Besides the creature comforts and the lack of being constantly shot at, what made this deployment much more bearable than my first one was that I had regular work to do. At Camp Austerity, I was either bored out of my mind or completely terrified. At Camp Chocolate Cake, I saw a full panel of patients daily. Patient problems included continued treatment of preexisting conditions, substance-induced psychosis, mood and anxiety problems as well as difficulty coping with deployment, work or family separation.

Family-related problems were interesting. At Camp Chocolate Cake, we all had ample access to means of communicating with home. This was a Godsend for most (me included). Others on the base would clearly have been better off without unlimited access to home. The combination of being intimately aware of all of the home front problems, but being thousands of miles away, led to MANY visits to my office.

The people on longer deployments were given a 2-week period to visit home during their deployment. I saw a ton of people upon their return from these leave periods who were dealing with the sensory overload of returning home, being flooded with home problems, and then being thrust back into the deployed environment. I felt fortunate that, due to the 7-month length of my deployment, I did not have to manage this jarring 2-week return home.

Military psychiatrists become very aware very quickly which units have a morale or leadership problem. We become aware because a disproportionate number of our patients come from a few units. One of these units was an Army company whose job was base maintenance. The problem was that base maintenance was done primarily by contractors making the company’s jobs somewhat redundant. The morale problem peaked with a cluster of their soldiers coming to my clinic within a week of each other reporting homicidal thoughts toward their leadership.

Each soldier came in with a more over-the-top plan for how they would kill their leadership and each time I recommended they be sent home. By the seventh soldier, the company commander pushed back at my recommendation for evacuation fearing (appropriately) that eventually all of his soldiers would be sent home. I convinced him that his resistance was not worth the risk and the soldier was sent home. After he left, the homicidal threat cluster stopped and his unit’s morale improved.

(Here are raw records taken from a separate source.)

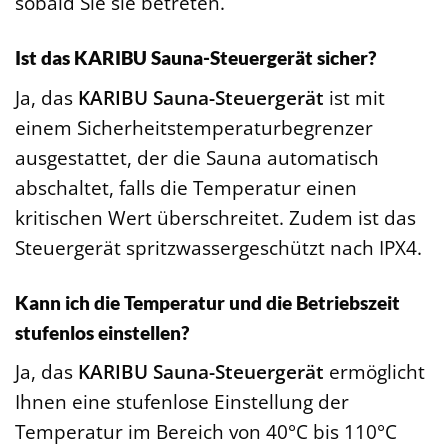
sobald Sie sie betreten.
Ist das KARIBU Sauna-Steuergerät sicher?
Ja, das
KARIBU Sauna-Steuergerät
ist mit
einem Sicherheitstemperaturbegrenzer
ausgestattet, der die Sauna automatisch
abschaltet, falls die Temperatur einen
kritischen Wert überschreitet. Zudem ist das
Steuergerät spritzwassergeschützt nach IPX4.
Kann ich die Temperatur und die Betriebszeit
stufenlos einstellen?
Ja, das
KARIBU Sauna-Steuergerät
ermöglicht
Ihnen eine stufenlose Einstellung der
Temperatur im Bereich von 40°C bis 110°C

At the end of my deployment, with my relief on board, I was excited to go home and rejoin my wife and two young daughters. But, as opposed to my unsentimental feeling about Camp Austerity, I did feel that usual wave of nostalgia before leaving Camp Chocolate Cake.

My daily video chats with my family allowed me to remain connected to them and especially to maintain a relationship with my 2-year-old. I don’t know how I would have connected with her through only an audio connection. I had regular work that I felt a sense of competence at and was proud of the care I provided to my patients. I was in the best physical shape of my life, from daily morning swims and evening weight training. I was surrounded by behavioral health techs, other mental health professionals and Navy medical/dental officers to connect with and share the experience with.

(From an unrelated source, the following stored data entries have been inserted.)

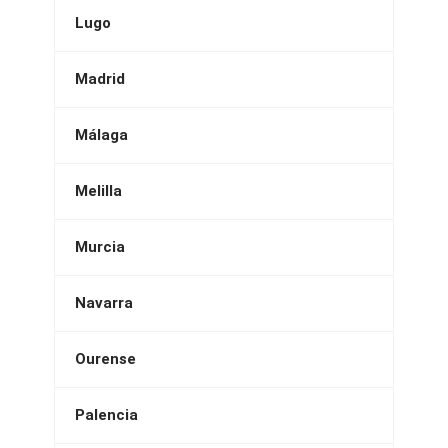
Lugo
Madrid
Málaga
Melilla
Murcia
Navarra
Ourense
Palencia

We all laughed at some of the absurdity at life on a large, quiet base in a combat zone and never felt threatened or experienced the tragedy of combat wounded or deaths. This did not feel like war but more like some bizarre summer camp.

Combat experiences of a psychiatrist are a very broad subject as illustrated by my two experiences above. Although Camp Austerity has clearer evidence of adversity and stress associated with it, it is important that we do not quickly discount experiences from places like Camp Chocolate Cake. Although I found connection and purpose at that base, there are many people who will struggle much more at a place like Camp Chocolate Cake, due to lack of a clear link to the greater war effort, more isolation given the large numbers of people on the base and a harder time finding how their efforts are important. Every deployment to a combat zone has its unique hardships and opportunities. Although for me ... I’ll take Camp Chocolate Cake every time.

CDR Jeffrey Millegan is a Navy psychiatrist who has deployed twice to Iraq, once as a Marine Corps infantry battalion surgeon and then as a psychiatrist. This chapter contrasts the experiences of two very different deployments to a combat zone.